Klimaschutz zahlt sich aus: Jede eingesparte Tonne Treibhausgase reduziert reale Schäden – an Gesundheit, Wohlstand, Infrastruktur und wirtschaftlicher Leistungsfähigkeit
Treibhausgas- und Schadstoffemissionen schaden nicht nur der Umwelt und dem Klima, sie verursachen auch hohe ökonomische und gesundheitliche Schäden. Durch entsprechende Maßnahmen können diese Schäden vermieden werden. Um diese Effekte sicht- und vergleichbar zu machen, veröffentlicht das Umweltbundesamt seit 2007 wissenschaftlich fundierte Umweltkostensätze, die sie in Geldwerte umrechnen. Das neue „Handbuch Umweltkosten – Methodenkonvention 4.0“ aktualisiert und erweitert die bisherigen Kostensätze und bietet damit eine Entscheidungshilfe für Politik und Wirtschaft.
Ob Ernteausfälle infolge von Dürren, zerstörte Gebäude nach Überschwemmungen oder Atemwegserkrankungen durch Feinstaub: Umweltbelastungen wie Treibhausgas- oder Luftschadstoffemissionen erzeugen eine Vielzahl von Schäden für die Gesellschaft – mit immensen Kosten.

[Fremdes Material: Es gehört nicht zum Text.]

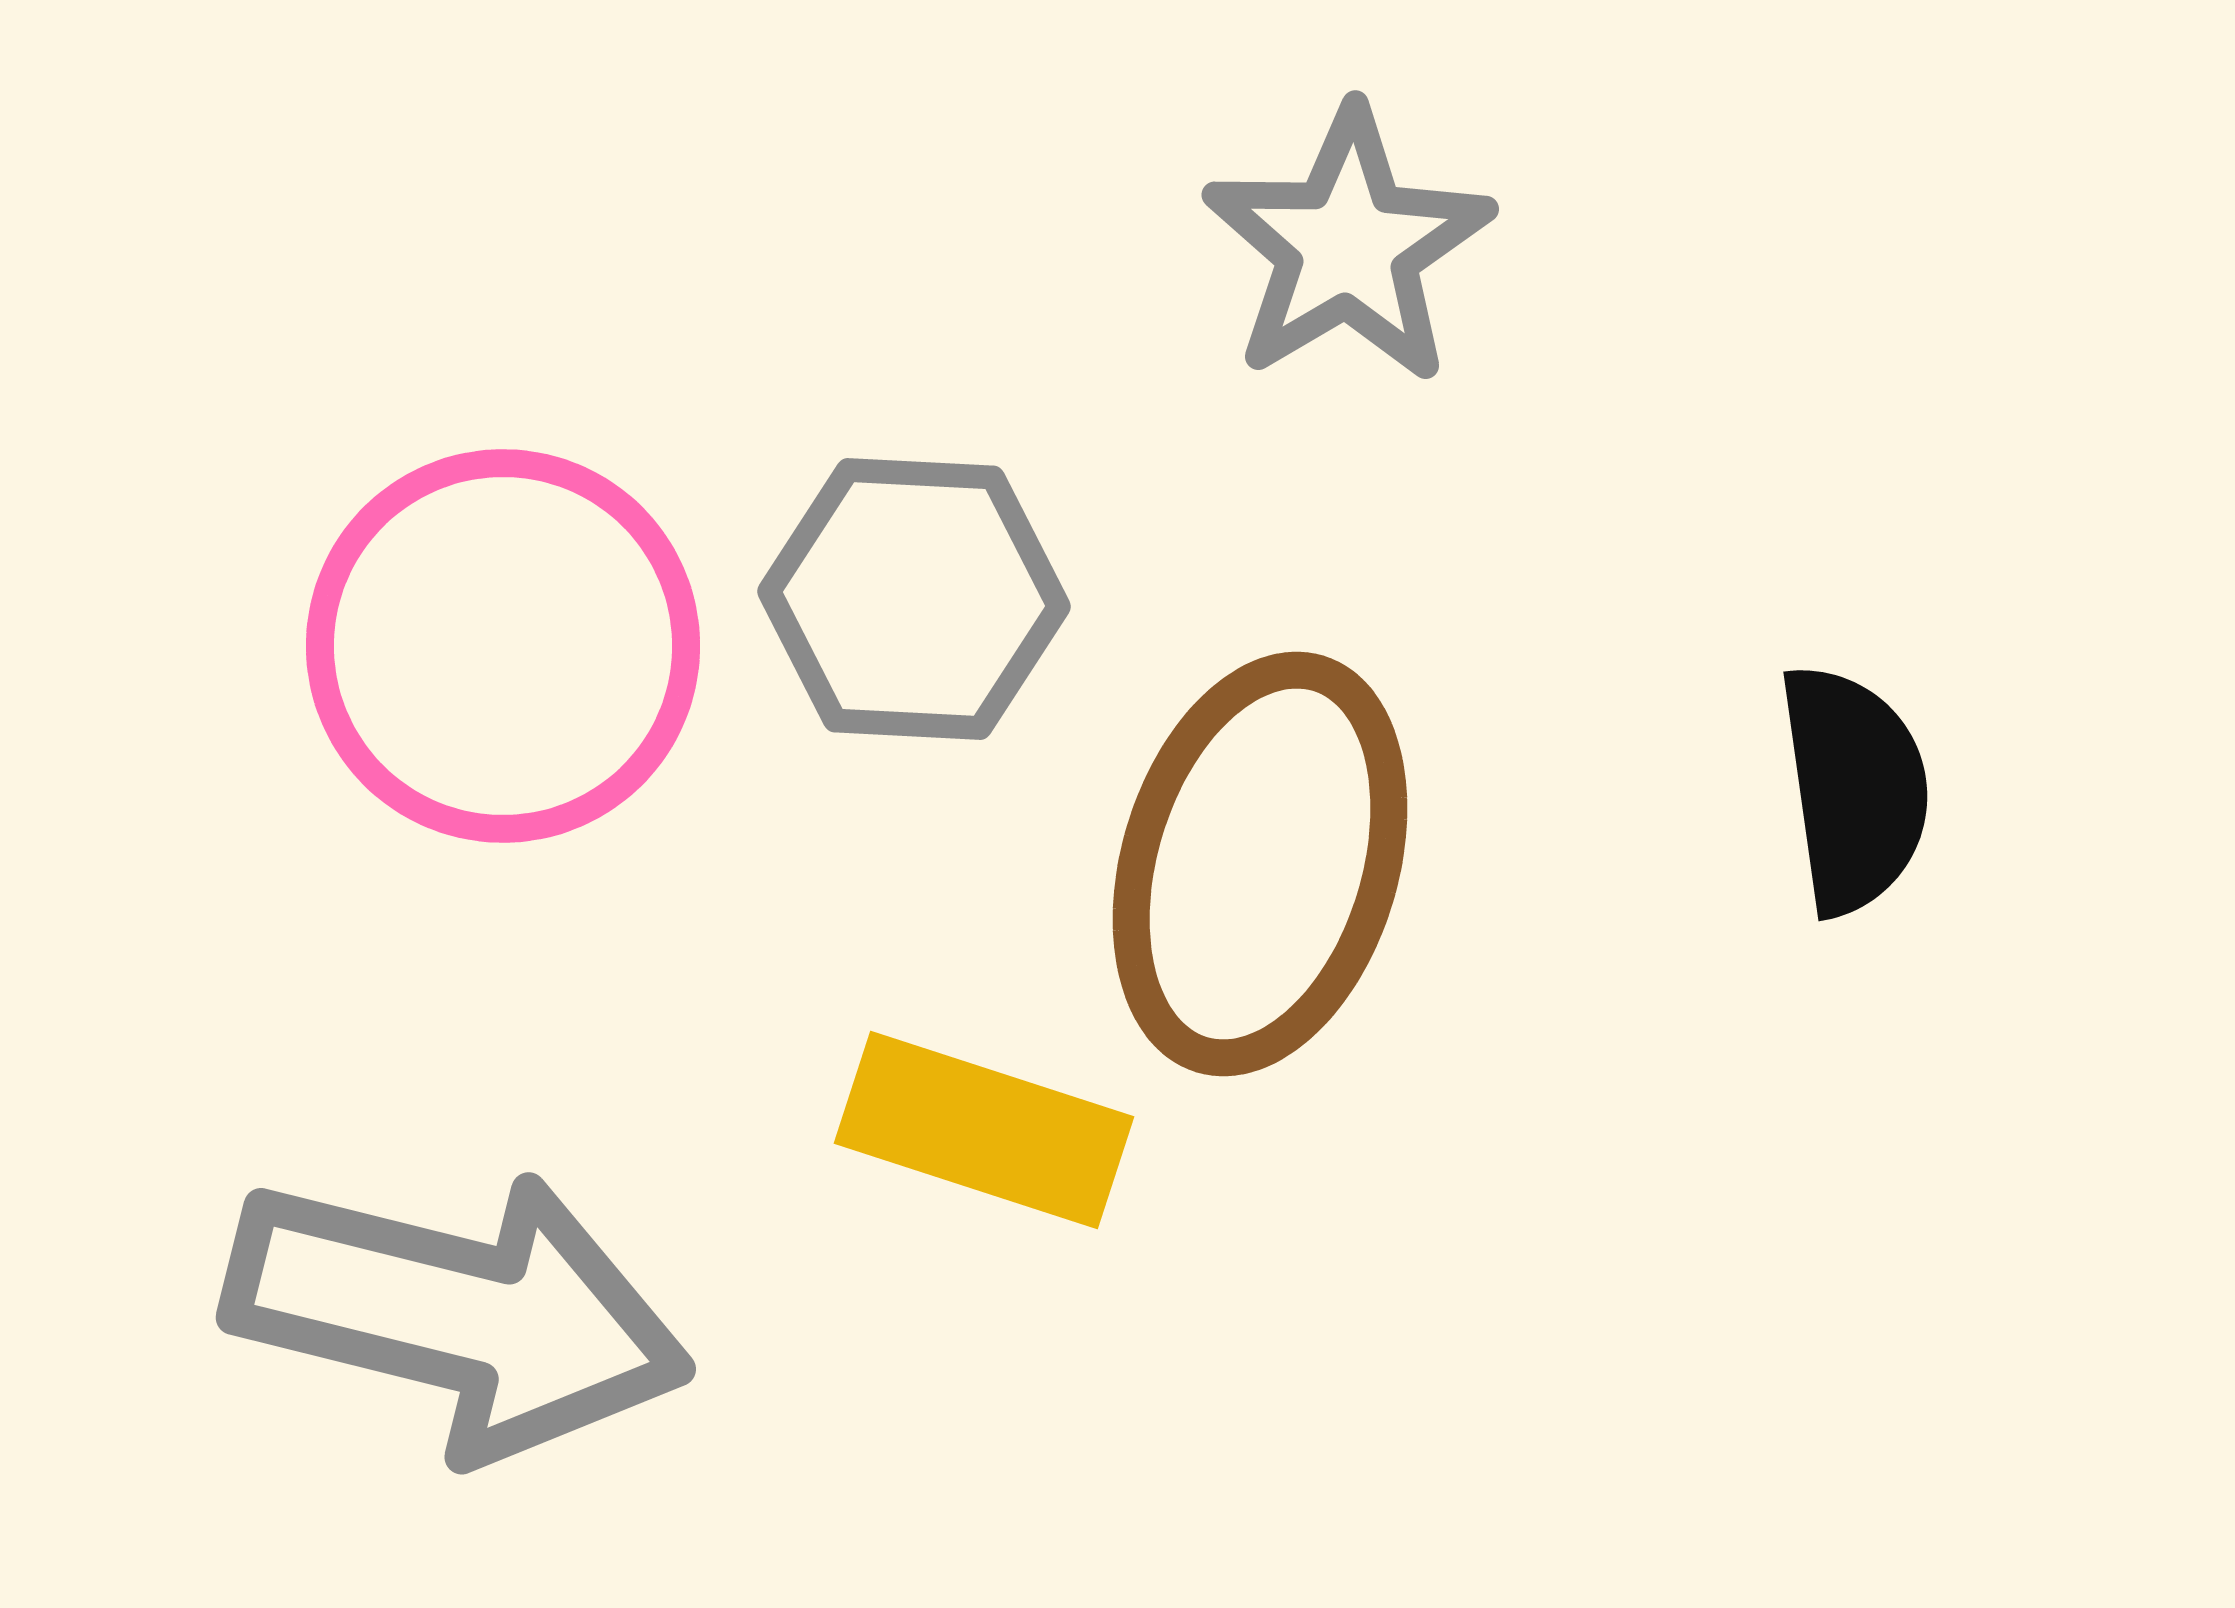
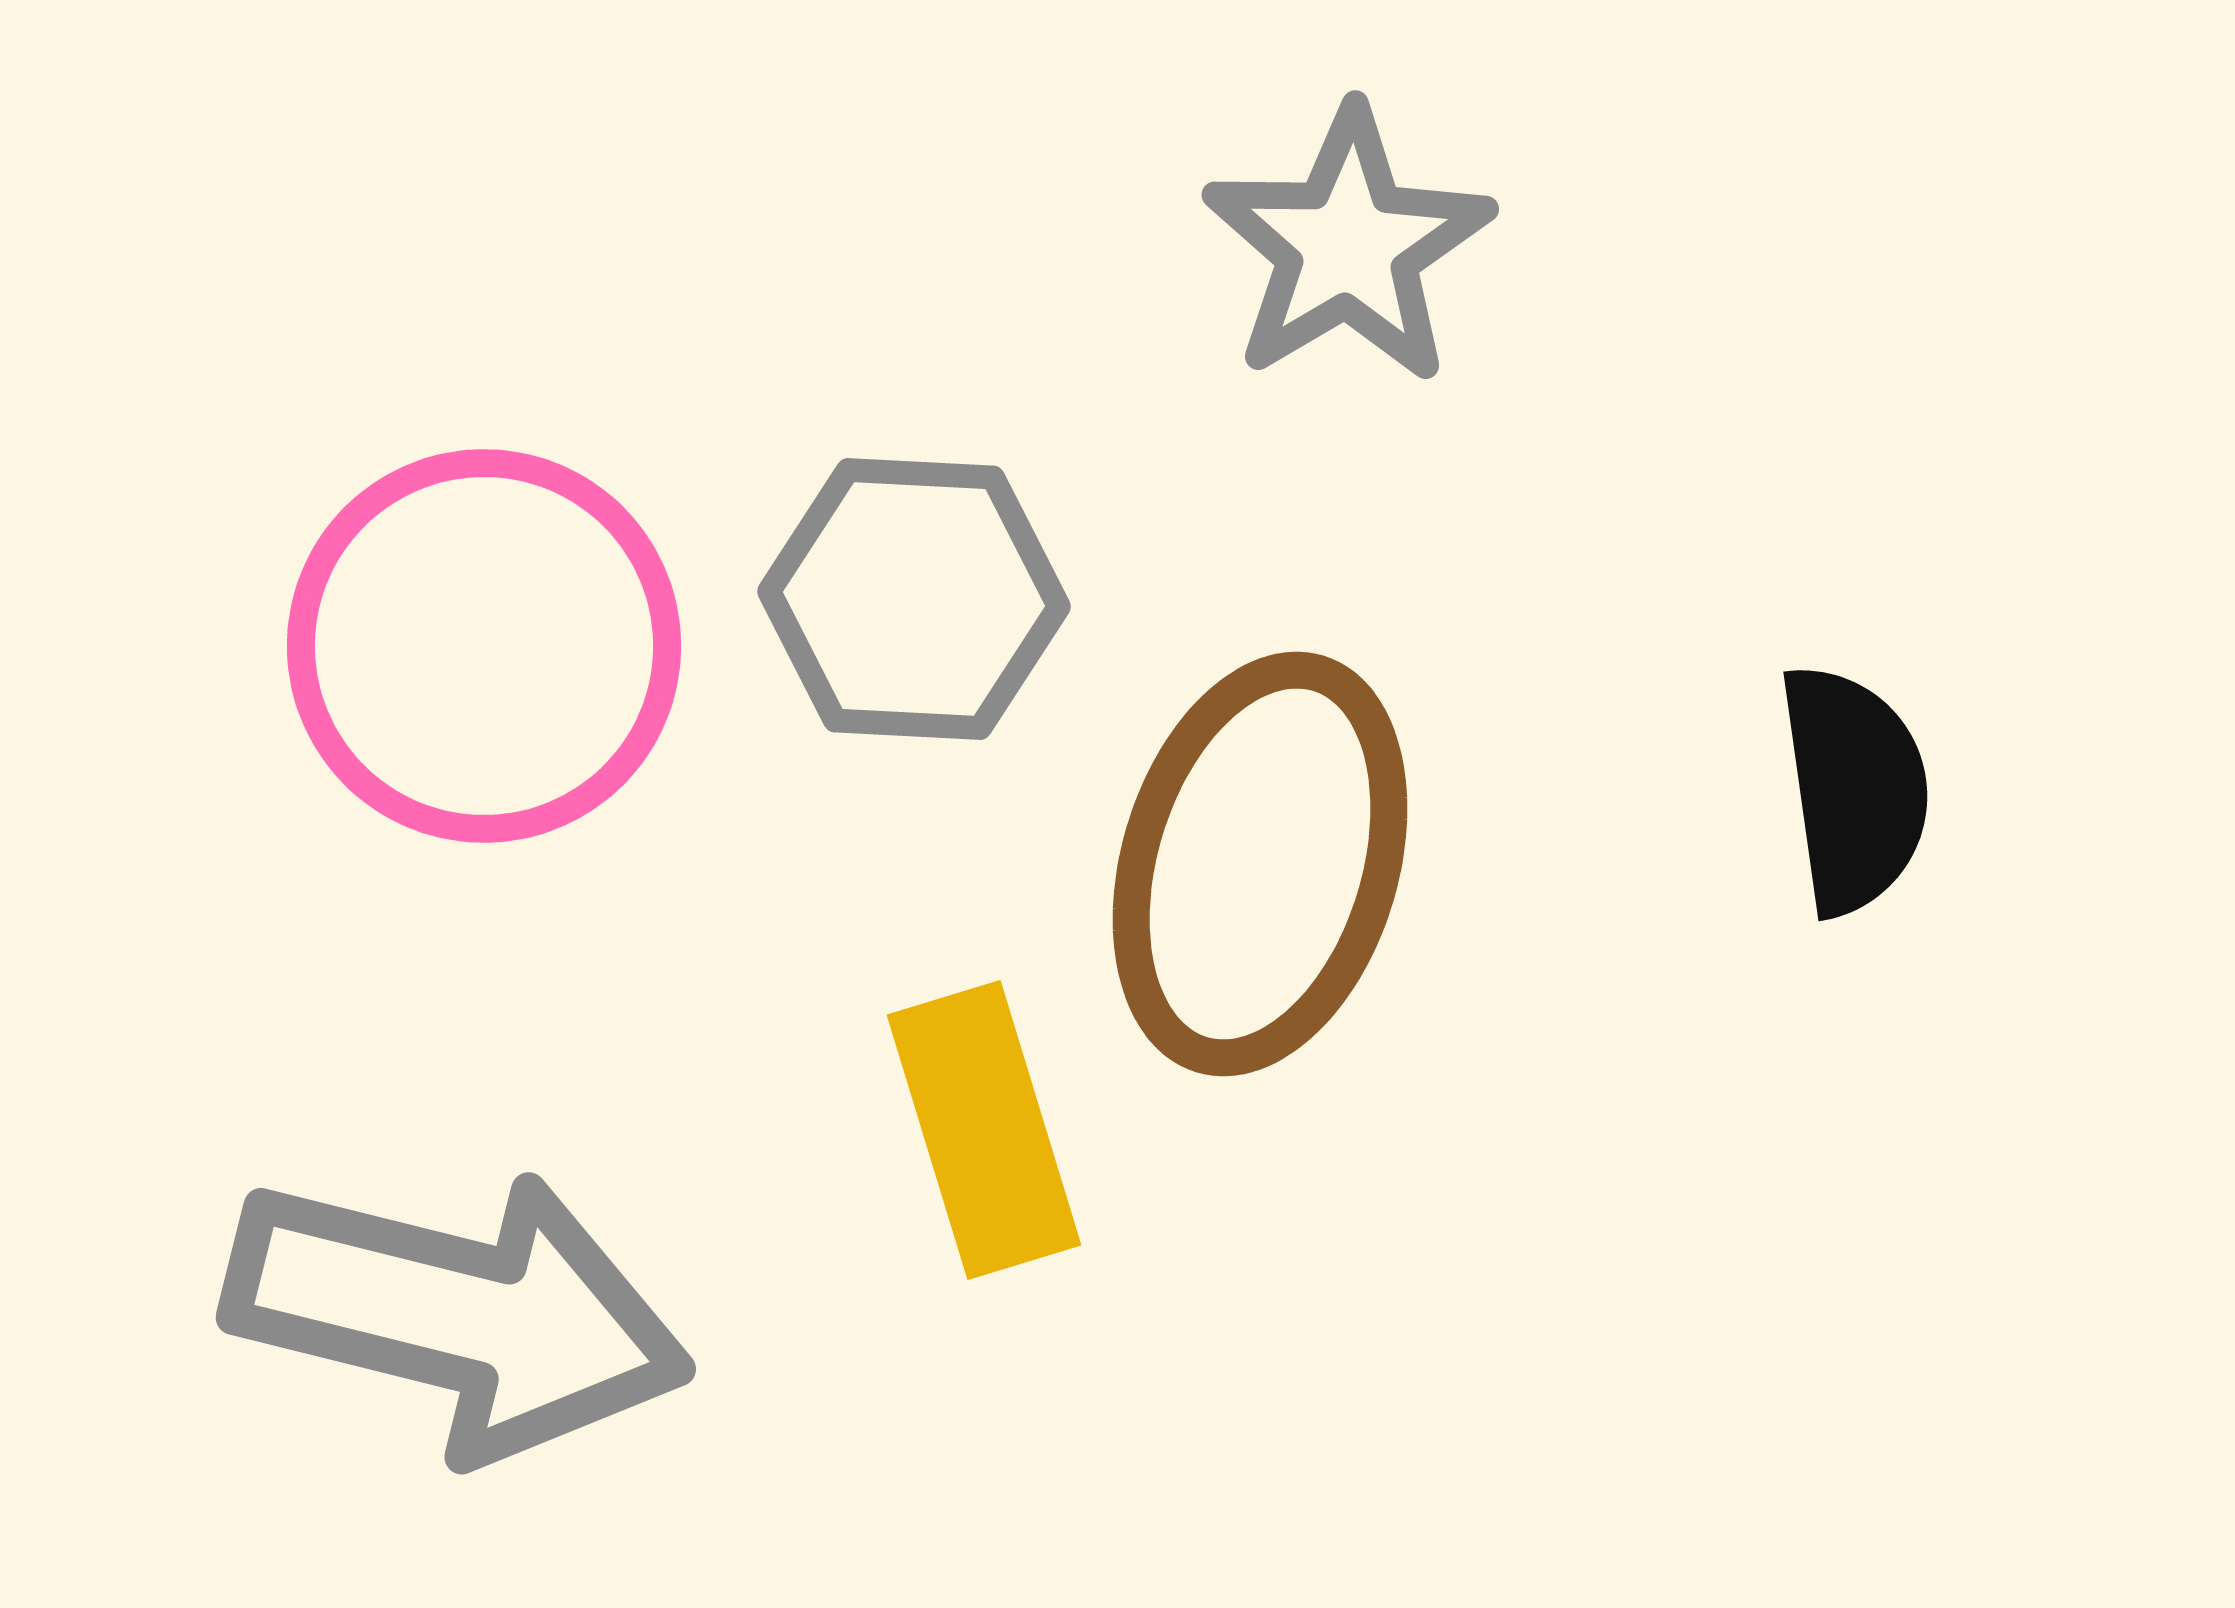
pink circle: moved 19 px left
yellow rectangle: rotated 55 degrees clockwise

Um das Ausmaß von Schäden und den Nutzen vorbeugender Maßnahmen besser bewerten und in politische sowie wirtschaftliche Entscheidungen einbeziehen zu können, hilft ihre Umrechnung in Euro. Die Berücksichtigung von Umweltkosten kann Management- und Investitionsentscheidungen und die Nachhaltigkeitsberichterstattung in Unternehmen unterstützen. Im öffentlichen Bereich lassen sich mithilfe von Umweltkosten die Folgen neuer Gesetze oder von Infrastrukturinvestitionen besser abschätzen.
Die 2024 in Deutschland freigesetzten Treibhausgasemissionen führen nach aktuellen Modellierungen während ihrer Verweildauer in der Atmosphäre zu globalen Wohlfahrtsverlusten in Höhe von 647 Milliarden Euro, wenn man die Schäden für heutige und künftige Generationen gleichermaßen berücksichtigt.
Diese Werte basieren auf den Klimaschadenskostensätzen aus dem neu vorliegenden „Handbuch Umweltkosten – Methodenkonvention 4.0“ des Umweltbundesamtes (UBA) sowie vorläufigen Daten zu den deutschen Treibhausgasemissionen im Jahr 2024.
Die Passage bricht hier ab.